Assignment >> Nothing but the records, copied exactly and stripped of pictures, should be in the answer.

=== Material provided ===

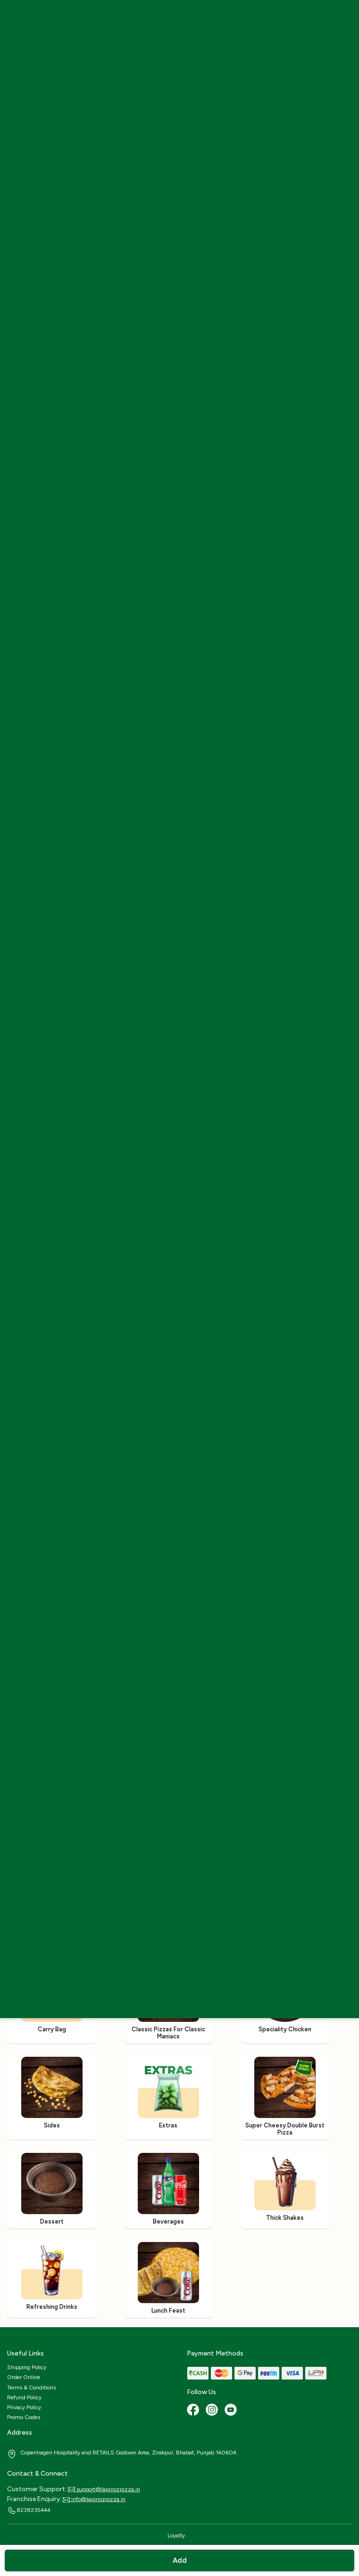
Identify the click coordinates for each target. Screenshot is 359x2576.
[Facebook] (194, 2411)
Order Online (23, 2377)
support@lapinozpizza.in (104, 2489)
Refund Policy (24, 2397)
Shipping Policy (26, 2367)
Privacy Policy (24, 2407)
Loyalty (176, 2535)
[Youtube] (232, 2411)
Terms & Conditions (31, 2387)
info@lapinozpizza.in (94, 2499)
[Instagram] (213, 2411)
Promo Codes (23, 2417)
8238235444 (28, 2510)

===

Written solution >>
Identify the click coordinates for each target. Screenshot is 359x2576.
[Facebook] (194, 2411)
Order Online (23, 2377)
support@lapinozpizza.in (104, 2489)
Refund Policy (24, 2397)
Shipping Policy (26, 2367)
Privacy Policy (24, 2407)
Loyalty (176, 2535)
[Youtube] (232, 2411)
Terms & Conditions (31, 2387)
info@lapinozpizza.in (94, 2499)
[Instagram] (213, 2411)
Promo Codes (23, 2417)
8238235444 (28, 2510)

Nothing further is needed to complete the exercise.